Interpretation: Why D Outperforms ADC
The superior performance of D can be attributed to its independence from perfusion effects, offering a purer measure of tissue cellularity and microstructural restriction. In EC, where tumor biology and microvascular patterns vary with histology, D appears to reflect biologic differences with greater fidelity than ADC alone. The perfusion fraction (f) also differentiated subtypes, supporting the notion that vascularity contributes to tumor aggressiveness but with slightly less diagnostic accuracy than D. D* remained unreliable in this cohort due to technical limitations and noise.
Clinical Implications
If validated in larger, multicenter studies, IVIM-derived D could become a valuable non-invasive biomarker for preoperative risk stratification in EC. Integrating IVIM with conventional MRI could enhance multiparametric models, aiding decisions about surgical planning, adjuvant therapy, and surveillance in line with FIGO 2023 categories.
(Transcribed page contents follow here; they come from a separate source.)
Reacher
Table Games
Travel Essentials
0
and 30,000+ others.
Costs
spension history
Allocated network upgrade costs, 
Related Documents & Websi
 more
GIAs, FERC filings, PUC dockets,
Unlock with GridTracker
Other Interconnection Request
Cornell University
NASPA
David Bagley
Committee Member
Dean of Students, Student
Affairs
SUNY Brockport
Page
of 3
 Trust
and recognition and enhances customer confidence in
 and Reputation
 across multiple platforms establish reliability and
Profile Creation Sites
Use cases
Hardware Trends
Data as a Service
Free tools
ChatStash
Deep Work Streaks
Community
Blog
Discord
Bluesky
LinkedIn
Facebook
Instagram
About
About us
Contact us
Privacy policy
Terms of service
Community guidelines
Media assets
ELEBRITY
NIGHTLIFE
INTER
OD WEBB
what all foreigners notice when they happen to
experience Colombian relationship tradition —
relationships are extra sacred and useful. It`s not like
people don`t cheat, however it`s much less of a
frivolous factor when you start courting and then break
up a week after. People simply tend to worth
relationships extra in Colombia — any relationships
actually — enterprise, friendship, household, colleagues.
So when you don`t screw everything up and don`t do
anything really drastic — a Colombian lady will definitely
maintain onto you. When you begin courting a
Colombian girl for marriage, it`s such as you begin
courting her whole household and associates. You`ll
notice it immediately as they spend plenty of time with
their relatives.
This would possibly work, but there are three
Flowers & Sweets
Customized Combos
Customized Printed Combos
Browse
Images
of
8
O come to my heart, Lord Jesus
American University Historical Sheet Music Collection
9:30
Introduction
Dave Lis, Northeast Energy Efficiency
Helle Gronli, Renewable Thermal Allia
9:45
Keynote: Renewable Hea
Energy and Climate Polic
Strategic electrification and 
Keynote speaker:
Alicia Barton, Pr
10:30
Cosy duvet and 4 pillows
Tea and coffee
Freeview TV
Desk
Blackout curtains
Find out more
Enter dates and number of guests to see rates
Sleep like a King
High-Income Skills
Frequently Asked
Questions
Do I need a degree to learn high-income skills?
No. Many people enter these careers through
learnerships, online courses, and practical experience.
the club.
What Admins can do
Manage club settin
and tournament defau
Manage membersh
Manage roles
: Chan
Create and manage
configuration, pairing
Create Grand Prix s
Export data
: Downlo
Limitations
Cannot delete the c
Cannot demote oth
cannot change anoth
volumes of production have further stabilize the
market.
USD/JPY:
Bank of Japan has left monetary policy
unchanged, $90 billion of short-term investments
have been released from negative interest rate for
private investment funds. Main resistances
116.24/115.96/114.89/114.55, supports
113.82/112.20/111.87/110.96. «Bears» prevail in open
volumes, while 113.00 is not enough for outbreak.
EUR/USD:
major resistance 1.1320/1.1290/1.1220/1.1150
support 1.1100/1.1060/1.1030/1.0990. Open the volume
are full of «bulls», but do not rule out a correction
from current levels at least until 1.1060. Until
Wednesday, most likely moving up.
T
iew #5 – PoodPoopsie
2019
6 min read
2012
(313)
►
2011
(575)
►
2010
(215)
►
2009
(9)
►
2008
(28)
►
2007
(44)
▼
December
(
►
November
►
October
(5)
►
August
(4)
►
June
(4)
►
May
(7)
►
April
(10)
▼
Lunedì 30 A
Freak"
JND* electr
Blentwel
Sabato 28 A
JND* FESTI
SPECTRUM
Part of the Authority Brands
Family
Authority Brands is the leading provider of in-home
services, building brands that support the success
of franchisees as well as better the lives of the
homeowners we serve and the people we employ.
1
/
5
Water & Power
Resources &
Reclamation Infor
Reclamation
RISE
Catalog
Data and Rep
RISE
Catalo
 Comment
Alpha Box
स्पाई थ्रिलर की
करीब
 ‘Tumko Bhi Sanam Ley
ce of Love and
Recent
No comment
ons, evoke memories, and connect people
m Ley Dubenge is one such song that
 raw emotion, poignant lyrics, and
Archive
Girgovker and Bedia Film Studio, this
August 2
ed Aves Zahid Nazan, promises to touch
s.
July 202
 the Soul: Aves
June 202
This approach aligns with the trend toward precision imaging in gynecologic oncology, where imaging biomarkers help stratify patients by biologic risk rather than relying solely on anatomical staging.
Limitations and Future Directions
The study’s modest sample size (n=34) and single-center design limit generalizability. D maps sometimes showed suboptimal quality, and the addition of 10 b-values extended scan time, increasing susceptibility to motion. The DCE-MRI component was not incorporated, reflecting the study’s non-contrast focus. Future work should include larger, multicenter cohorts, standardized IVIM acquisition/post-processing, and exploration of integrating IVIM with molecular markers and other imaging biomarkers to construct robust multiparametric risk models for FIGO 2023 classification.
Conclusion
IVIM MRI, particularly the diffusion parameter D, demonstrates superior diagnostic accuracy over ADC in predicting aggressive EC subtypes in the context of FIGO 2023. While further validation is needed, IVIM holds promise as a non-invasive biomarker to refine preoperative risk assessment and guide personalized management for endometrial cancer patients.